保健状況が世界で最も劣悪な国の一つであるアフガニスタンでは、死因の第1位は感染症であり、その中でも結核が大きな割合を占めています。2004年から実施しているこのプロジェクトでは、結核治療サービスの改善を目的とし、日本人専門家の派遣や機材供与を通じて、国家結核対策プログラム(NTP(注39))の機能強化、結核検査技術の改善などについて支援しています。その結果、結核患者発見率は73%、治療成功率は89%を達成しており、質の高い結核治療サービスが普及しつつあります。

アフガニスタン_国立結核研修所

結核検査技術の向上のため、国立結核研修所(National Tuberculosis Institute)にて、研修を受けている検査技師

●ザンビア「HIV/エイズケアサービス管理展開プロジェクト」

ザンビアのHIV 感染率は14.3%(2007年)と高く、抗レトロウイルス治療(ART)と呼ばれるエイズ治療を拡大し、死亡者数を減少させることは最重要課題の一つです。日本は2006年から、先行案件である「HIV/エイズケアサービス強化プロジェクト」を通して、ARTを人的・物的資源の限られた地方部でも実施できるよう「モバイルARTモデル」の構築を支援してきました(注40)。このモバイルARTモデルでは、アクセスの良さとサービスの質の高さにより治療脱落率を低く抑えられ、またザンビア保健省による独自の治療実施が可能なことを証明しました。この成果をさらに拡大させようと、2009年度より対象地域を広げ、本プロジェクトを実施しています。2010年以降は、世界エイズ・結核・マラリア対策基金などを活用した全国へのモバイルART拡大が予定されています。

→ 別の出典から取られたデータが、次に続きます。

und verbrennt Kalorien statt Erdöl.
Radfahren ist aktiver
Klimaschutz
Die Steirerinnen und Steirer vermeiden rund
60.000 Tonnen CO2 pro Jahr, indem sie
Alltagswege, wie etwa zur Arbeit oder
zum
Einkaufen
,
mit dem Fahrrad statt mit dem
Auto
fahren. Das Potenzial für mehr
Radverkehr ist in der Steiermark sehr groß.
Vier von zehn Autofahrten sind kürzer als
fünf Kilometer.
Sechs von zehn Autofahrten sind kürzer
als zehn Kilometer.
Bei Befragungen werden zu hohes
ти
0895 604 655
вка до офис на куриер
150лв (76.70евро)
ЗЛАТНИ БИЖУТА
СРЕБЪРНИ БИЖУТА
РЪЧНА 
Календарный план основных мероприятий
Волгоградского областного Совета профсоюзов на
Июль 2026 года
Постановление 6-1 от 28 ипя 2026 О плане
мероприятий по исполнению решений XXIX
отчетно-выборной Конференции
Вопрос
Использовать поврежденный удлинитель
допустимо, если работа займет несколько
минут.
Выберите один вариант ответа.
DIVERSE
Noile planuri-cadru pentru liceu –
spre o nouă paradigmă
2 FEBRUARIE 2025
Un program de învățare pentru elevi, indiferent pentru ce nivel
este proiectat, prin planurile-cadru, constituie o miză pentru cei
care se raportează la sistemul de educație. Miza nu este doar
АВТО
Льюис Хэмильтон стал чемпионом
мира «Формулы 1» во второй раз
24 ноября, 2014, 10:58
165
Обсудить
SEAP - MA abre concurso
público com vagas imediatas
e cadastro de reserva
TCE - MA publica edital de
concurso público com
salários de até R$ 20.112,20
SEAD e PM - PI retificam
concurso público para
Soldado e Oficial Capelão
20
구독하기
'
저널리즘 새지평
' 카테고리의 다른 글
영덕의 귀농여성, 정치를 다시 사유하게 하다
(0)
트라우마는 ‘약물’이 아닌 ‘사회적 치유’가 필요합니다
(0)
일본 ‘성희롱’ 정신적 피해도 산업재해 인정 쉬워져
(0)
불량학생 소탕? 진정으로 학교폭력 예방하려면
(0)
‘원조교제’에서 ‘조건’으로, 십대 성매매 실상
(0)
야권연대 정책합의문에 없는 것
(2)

隔週で群病院から定期巡回し、地方のヘルスセンターでARTを処方する准医師

隔週で郡病院から定期巡回し、地方のヘルスセンターでARTを処方する准医師


注39 : NPT: National Tuberculosis Control Program

注40 : HIV/エイズケアサービス強化プロジェクトは2009年3月に終了。